The first operator is used to retrieve data that will be used for the clustering.
By using this operator, we can choose the attributes that are only required for health level. If we look at the column on the right (Selected Attributes), these are all of the attributes we chose for health.
The reason we used this operator is because the data for f2healthstat is nominal so we need to use this operator to convert the nominal data to numerical.

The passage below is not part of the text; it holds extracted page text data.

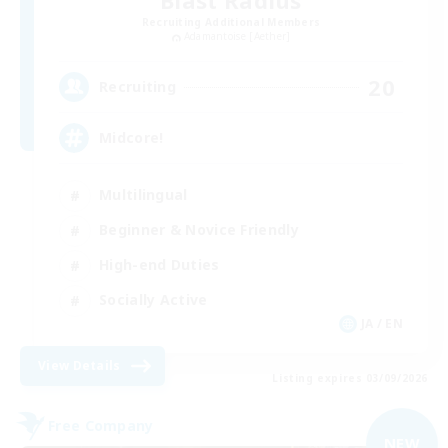
Blast Radius
Recruiting Additional Members
Adamantoise [Aether]
20
Recruiting
Midcore!
Multilingual
Beginner & Novice Friendly
High-end Duties
Socially Active
JA / EN
View Details
Listing expires 03/09/2026
Free Company
NEW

After that only we can continue with the clustering since K-Means requires numerical data.
To create clusters, we used the Clustering operator (K-Means). The number of clusters was set to 6 since the optimum k-value suggested is 6 after calculating using the three different methods as stated previously which are Elbow method, Silhouette score and Davies Bouldin score. As for measure type, we are using Euclidean.
We used the performance to calculate the clusters performance by using Davies Bouldin Score. The criterion was set to average within centroid since we are doing K-Means and K-Means are using centroid. Besides, we also maximize the result. This is because if we do not maximize the result, the result will be in negative. Since we are going to observe Davies Bouldin Score, we decided to make the result positive. Meanwhile, to visualize the clusters, we used the cluster model visualizer operator.
First we retrieved dataset that will be used for this agglomerative clustering by using the Retrieve operator as shown below.
Before continuing with the clustering, we selected only required attributes. The attributes under the "Selected Attributes" columns are attributes that will be used in this clustering.
To create the clusters, we are using the Clustering (Agglomerative Clustering) operator. The mode was set to SingleLink since we decided to do single link agglomerative. The measures types was set to MixedMeasures because f2healthstat is nominal and not munerical. Lastly, for measurement we used MixedEuclideanDistance.